### Exercise
Identify every line in the records below that contains the word "Clear", and copy each of those lines.

### Information supplied
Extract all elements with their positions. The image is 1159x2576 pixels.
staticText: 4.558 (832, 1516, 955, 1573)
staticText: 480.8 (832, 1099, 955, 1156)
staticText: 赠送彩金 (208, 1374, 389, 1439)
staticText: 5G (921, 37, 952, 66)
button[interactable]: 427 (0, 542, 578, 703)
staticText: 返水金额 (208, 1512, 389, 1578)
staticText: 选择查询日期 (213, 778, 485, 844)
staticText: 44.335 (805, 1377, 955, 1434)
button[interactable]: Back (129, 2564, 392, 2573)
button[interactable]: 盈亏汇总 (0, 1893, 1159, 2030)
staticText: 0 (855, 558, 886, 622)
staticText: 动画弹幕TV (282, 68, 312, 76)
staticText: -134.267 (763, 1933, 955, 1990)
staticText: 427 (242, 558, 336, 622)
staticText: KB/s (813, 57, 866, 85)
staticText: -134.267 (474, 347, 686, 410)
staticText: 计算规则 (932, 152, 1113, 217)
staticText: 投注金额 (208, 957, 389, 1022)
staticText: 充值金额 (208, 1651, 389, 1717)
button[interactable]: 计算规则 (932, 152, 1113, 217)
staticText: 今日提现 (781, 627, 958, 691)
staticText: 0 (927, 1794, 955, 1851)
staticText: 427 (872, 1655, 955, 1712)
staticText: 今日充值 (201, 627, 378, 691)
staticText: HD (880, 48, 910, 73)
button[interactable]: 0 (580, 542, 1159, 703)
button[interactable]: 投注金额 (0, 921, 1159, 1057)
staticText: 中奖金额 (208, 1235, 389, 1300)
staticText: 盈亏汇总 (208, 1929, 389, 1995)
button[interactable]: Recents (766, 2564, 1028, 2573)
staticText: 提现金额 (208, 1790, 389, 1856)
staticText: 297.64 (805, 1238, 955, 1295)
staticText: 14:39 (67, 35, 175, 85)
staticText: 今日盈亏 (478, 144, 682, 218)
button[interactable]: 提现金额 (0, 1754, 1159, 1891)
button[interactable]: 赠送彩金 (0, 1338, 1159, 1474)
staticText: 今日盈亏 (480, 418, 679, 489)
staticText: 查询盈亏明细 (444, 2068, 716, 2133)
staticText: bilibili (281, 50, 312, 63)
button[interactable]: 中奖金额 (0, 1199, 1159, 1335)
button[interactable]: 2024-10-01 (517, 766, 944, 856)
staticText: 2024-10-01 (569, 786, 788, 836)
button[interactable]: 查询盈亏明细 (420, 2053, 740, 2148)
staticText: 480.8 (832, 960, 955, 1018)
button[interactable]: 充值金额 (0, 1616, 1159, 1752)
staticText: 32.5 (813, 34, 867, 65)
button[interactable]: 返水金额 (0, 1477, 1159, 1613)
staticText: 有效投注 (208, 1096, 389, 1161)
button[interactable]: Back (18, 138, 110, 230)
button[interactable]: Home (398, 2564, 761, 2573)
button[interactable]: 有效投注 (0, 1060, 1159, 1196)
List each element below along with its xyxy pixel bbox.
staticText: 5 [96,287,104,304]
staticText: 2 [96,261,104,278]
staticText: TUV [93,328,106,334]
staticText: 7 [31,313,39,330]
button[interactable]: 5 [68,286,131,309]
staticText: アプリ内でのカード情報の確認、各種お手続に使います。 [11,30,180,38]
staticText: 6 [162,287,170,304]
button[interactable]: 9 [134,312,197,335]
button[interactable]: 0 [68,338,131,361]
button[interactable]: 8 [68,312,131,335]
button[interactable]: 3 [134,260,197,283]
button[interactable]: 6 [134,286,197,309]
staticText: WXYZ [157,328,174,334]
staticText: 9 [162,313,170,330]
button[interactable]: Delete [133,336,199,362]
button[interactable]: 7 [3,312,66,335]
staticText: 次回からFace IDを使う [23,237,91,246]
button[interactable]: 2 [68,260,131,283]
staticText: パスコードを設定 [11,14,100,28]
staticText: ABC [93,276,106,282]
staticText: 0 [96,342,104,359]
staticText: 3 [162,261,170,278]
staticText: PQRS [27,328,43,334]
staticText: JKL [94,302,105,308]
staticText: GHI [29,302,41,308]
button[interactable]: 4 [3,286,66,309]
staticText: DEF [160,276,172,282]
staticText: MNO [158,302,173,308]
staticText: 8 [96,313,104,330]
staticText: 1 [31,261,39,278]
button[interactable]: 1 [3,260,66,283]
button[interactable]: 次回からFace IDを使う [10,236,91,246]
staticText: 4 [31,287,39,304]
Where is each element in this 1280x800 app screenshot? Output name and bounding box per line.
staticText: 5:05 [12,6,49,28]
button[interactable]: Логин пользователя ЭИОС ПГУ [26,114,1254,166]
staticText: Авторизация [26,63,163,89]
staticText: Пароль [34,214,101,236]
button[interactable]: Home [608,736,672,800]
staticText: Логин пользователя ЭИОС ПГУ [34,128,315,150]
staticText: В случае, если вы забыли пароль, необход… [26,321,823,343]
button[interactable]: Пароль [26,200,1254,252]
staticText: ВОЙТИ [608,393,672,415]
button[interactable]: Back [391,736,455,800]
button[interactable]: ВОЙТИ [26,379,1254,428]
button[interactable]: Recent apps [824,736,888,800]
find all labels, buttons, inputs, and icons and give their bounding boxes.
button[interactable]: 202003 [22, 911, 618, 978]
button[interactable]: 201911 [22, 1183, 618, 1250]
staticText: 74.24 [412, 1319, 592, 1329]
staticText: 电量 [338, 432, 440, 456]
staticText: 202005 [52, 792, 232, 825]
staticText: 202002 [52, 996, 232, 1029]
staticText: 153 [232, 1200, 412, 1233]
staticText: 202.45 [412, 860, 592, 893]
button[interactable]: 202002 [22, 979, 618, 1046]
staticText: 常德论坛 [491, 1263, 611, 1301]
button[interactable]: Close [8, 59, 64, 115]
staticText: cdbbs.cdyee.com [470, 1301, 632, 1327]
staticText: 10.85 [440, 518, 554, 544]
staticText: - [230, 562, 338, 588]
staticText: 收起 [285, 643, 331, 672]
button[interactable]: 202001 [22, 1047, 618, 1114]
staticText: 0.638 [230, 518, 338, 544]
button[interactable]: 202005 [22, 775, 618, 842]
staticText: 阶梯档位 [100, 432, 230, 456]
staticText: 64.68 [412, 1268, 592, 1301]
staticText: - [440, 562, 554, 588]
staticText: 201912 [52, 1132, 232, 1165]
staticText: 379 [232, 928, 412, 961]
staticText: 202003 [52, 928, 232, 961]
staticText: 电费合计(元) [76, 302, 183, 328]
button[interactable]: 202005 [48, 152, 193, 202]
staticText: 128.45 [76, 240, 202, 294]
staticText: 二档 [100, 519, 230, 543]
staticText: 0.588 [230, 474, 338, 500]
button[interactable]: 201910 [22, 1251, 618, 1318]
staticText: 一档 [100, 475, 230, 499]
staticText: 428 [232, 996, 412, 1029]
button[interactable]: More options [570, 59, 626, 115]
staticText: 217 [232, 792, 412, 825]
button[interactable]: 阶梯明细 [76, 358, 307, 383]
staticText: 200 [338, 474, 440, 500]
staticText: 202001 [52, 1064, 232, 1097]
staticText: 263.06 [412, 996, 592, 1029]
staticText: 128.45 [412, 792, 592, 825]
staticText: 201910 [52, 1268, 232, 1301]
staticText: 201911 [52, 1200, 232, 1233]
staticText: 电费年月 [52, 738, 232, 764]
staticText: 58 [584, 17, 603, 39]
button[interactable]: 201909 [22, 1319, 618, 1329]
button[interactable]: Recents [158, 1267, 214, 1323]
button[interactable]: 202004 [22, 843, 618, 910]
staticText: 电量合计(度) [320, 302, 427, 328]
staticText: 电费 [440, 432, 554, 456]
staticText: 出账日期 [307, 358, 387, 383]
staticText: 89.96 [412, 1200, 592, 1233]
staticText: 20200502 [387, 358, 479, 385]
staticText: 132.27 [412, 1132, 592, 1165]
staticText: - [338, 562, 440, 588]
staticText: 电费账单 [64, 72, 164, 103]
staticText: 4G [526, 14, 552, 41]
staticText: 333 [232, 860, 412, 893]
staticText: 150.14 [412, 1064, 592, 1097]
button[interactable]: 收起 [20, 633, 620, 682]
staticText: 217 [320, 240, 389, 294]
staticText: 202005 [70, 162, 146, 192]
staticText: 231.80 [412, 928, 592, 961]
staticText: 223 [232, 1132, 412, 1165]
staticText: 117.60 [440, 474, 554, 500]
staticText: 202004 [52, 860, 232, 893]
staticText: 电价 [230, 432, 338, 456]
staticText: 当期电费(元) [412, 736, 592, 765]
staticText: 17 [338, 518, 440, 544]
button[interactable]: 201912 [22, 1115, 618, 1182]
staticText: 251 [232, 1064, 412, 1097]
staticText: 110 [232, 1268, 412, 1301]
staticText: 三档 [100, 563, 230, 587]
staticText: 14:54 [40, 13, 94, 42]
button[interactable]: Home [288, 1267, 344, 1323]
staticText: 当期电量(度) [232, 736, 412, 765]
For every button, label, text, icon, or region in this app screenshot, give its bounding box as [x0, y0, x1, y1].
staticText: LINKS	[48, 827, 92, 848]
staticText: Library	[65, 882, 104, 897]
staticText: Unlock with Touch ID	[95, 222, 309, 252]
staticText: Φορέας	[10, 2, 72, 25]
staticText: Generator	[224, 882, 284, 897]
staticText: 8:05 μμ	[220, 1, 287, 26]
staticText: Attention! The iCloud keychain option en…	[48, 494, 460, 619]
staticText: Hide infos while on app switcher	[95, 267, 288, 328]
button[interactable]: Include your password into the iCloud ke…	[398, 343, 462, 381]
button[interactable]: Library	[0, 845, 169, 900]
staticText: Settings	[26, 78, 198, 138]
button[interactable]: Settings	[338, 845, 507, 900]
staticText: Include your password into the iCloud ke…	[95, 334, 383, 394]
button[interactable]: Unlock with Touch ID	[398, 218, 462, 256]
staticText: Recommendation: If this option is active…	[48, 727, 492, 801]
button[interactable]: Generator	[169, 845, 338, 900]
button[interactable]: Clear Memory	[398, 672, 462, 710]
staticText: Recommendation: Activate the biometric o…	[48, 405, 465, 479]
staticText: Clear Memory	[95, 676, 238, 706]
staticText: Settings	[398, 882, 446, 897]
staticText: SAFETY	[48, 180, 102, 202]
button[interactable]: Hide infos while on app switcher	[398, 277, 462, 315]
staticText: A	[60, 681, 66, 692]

### Exercise output
button[interactable]: Clear Memory	[398, 672, 462, 710]
staticText: Clear Memory	[95, 676, 238, 706]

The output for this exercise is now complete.